Upstate Instutute Receives Endowment

Wed, Nov 10, 2010

One of Colgate's strongest and most important links to Hamilton and Central New York recently completed assembling a $5.4 million endowment to ensure its work continues.

The Upstate Institute was created in 2003 to provide a variety of services to the region's people, governments and non-profits, while creating field work opportunities for students. During the last seven years, the institute has undertaken a variety of projects, many of which could not have been completed without Colgate's assistance.
Jean-Pierre Conte '85 and Board of Trustees Chair Chris Clifford '67 made the final two leadership gifts to solidify the endowment. This means the institute has a solid financial foundation instead of having to rely on the university for its budget.

"I have seen the profound impact the Upstate Institute has had on students and community members," said Clifford. "It's a pleasure to pay tribute to Professor (Ellen) Kraly, her staff, and everyone who has made the institute such a resounding success." Kraly is the director of the institute.

With an increased, sustainable budget, the institute can do more of what it does best: facilitate faculty research and coordinate fellowships for Colgate students with local nonprofits.
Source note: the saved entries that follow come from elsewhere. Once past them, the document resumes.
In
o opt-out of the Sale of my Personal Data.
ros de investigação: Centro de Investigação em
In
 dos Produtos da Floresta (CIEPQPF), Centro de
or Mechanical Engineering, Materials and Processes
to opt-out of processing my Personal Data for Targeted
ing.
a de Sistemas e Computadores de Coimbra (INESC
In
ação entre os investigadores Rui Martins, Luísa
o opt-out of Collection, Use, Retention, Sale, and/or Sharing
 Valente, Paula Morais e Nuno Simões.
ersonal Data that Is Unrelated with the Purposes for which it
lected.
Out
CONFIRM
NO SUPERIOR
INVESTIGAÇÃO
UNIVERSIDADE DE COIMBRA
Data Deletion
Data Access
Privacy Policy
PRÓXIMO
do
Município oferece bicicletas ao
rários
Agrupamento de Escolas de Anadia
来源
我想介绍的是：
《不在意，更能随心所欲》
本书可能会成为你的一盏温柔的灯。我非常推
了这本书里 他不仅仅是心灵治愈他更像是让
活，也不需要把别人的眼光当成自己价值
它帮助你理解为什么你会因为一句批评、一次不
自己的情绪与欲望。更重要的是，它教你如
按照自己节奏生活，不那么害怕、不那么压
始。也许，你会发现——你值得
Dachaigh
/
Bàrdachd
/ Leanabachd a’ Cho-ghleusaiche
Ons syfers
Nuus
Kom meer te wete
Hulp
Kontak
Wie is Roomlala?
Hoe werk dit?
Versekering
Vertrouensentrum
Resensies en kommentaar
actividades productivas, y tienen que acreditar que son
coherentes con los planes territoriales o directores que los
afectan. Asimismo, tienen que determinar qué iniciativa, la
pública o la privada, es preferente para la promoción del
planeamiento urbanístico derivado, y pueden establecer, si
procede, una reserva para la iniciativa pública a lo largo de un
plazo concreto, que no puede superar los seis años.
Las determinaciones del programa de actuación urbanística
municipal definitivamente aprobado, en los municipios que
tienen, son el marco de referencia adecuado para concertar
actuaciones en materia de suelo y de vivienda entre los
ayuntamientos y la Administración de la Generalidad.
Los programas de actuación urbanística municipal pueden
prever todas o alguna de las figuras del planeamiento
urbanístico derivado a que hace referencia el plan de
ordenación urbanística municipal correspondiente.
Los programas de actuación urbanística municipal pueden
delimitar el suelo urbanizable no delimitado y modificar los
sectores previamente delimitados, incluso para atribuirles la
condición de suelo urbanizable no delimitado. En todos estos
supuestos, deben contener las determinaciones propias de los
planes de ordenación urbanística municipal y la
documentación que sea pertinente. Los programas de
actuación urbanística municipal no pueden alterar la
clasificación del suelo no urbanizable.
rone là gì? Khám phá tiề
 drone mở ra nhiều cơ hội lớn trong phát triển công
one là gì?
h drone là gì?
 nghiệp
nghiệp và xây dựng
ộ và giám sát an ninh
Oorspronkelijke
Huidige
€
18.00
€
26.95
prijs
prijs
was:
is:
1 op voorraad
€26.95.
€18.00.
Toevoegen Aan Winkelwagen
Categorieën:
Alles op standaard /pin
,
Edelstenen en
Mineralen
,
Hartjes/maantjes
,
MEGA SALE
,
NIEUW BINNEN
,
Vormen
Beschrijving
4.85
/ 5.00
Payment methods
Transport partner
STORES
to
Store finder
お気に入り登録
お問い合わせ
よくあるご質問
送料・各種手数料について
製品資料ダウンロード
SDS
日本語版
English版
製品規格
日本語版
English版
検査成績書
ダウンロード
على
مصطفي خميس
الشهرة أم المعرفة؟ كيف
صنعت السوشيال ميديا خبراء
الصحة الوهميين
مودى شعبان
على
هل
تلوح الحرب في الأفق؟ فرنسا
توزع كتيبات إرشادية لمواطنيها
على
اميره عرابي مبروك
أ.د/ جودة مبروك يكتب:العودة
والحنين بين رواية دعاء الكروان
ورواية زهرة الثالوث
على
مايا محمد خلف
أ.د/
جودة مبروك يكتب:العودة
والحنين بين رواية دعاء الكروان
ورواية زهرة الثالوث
Following this formula, a variety of projects have already been completed under the institute's auspices.

Working with state and local agencies, the institute helped create New York's first online application for food stamps. It launched VITA, Voluntary Income Tax Assistance, which provided income tax preparation assistance for low income families.

More recently, Upstate Field School students have coordinated marketing reviews and video production for the Oneida Mansion House, constructed digital image archives to assist in local forest management or conducted surveys with international refugees settling in the Utica area. A recent graduate developed GIS models that will help Madison County understand the implications of natural gas drilling in the Marcellus shale.

The institute will also take on a further academic component with the addition of the Gretchen Hoadley Burke '81 Endowed Chair for Regional Studies, named through a gift from Gretchen and husband Stephen Burke '80. The first Burke Chair, awarded annually to a faculty member whose research interests focuses on Upstate New York, will be economics professor Nicole Simpson.

More than two dozen individuals, couples, and foundations gave leadership gifts of $50,000 or more. The Brennan Family Foundation has underwritten the remarkably popular Student Philanthropy Council, and the Emerson Foundation alone applied nearly $500,000 in challenge dollars to the endowment total.